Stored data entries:
● ● ● ● ● ● ●
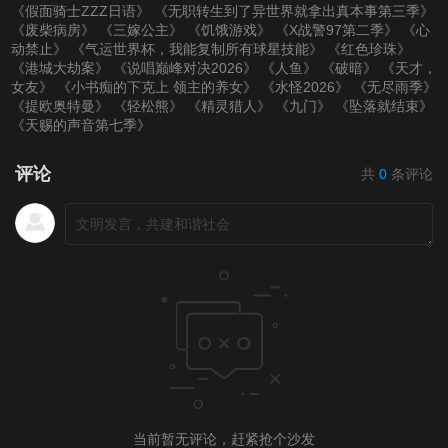
《假面骑士ZZZ日语》
《无职转生到了异世界就拿出真本事第三季》
《废柴病房》
《三嫁公主》
《饥饿游戏》
《X战警97第二季》
《心
加更2）
期）
加更1）
动禁止》
《气运世界杯，我能复制所有球星技能》
《红色珍珠》
《港城大劫案》
《说唱巅峰对决2026》
《人鱼》
《破暗》
《天才，
女友》
《小书痴的下克上 领主的养女》
《水怪2026》
《无尽雨季》
20220629（第20期
20220704（第21
20220705（第21期
《提欧奥特曼》
《轻松熊》
《精灵猎人》
《九门》
《坠落就结束》
《天赐的声音第七季》
加更2）
期）
加更1）
评论
共
0
条评论
20220706（第21期
20220711（第22
20220612（第22期
加更2）
期）
加更1）
20220613（第22期
20220718（第23
20220719（第23期
加更2）
期）
加更1）
20220720（第23期
20220725（第24
20220726（第24期
加更2）
期）
加更1）
当前暂无评论，赶紧抢个沙发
● ● ● ● ● ● ●
TASK BRIEF:
Reproduce only the lines running from the one that contains "20220719（第23期" to the last line of the records.

WRITTEN SOLUTION:
20220719（第23期
加更2）
期）
加更1）
20220720（第23期
20220725（第24
20220726（第24期
加更2）
期）
加更1）
当前暂无评论，赶紧抢个沙发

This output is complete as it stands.